Acting Governor of American Samoa
- In office March 24, 1931 – April 22, 1931

Personal details
- Born: May 13, 1885
- Died: April 28, 1937 (aged 51) La Mesa, California, US
- Spouse: Grace Walling Spore
- Children: 3
- Parents: Melvin Spore (father); Helen Spore (mother);
- Relatives: Marian Spore Bush (sister), Belle Spore Tunison (sister)
- Alma mater: U.S. Naval Academy
- Known for: Acting Governor of Guam and American Samoa
- Allegiance: United States of America
- Branch: United States Navy
- Rank: Commander

= James Sutherland Spore =

United States Navy officer (1885–1937)

James Sutherland Spore (May 13, 1885 - April 28, 1937) was a commander in the United States Navy. He served as acting governor of Guam from February 27, 1921 to February 7, 1922 and as acting governor of American Samoa from March 24, 1931 to April 22, 1931.

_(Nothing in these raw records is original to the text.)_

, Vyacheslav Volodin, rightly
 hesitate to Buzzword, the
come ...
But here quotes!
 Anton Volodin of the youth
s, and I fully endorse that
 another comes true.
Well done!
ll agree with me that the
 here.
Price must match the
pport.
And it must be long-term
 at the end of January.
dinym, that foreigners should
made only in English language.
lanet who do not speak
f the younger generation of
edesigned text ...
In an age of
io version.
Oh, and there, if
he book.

James S. Spore grew up in Bay City, Michigan, and graduated from the U.S. Naval Academy with the nickname of "Wooden Willie." His sister was Marian Spore Bush and he had three children.

== Career ==
Spore served as acting Naval governor of Guam from February 27, 1921 to February 7, 1922.

Spore served as acting governor of American Samoa from March 24, 1931 to April 22, 1931.

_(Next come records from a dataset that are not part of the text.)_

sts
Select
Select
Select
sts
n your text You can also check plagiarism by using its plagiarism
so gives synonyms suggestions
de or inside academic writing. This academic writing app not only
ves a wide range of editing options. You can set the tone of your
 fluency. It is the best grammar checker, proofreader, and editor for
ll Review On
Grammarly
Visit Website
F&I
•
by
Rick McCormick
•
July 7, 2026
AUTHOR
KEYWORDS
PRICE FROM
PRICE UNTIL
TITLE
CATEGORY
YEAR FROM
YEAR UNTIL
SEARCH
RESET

As of 1933, he was stationed in San Pedro, California. After retiring from the Navy, he moved to La Mesa, California (in San Diego County) to farm avocados.

== Personal life ==
On April 29, 1916, Spore married Grace Walling at St. Andrews Episcopal Church in South Orange, New Jersey.

In 1937, Spore died in La Mesa, California. He was buried in Arlington National Cemetery.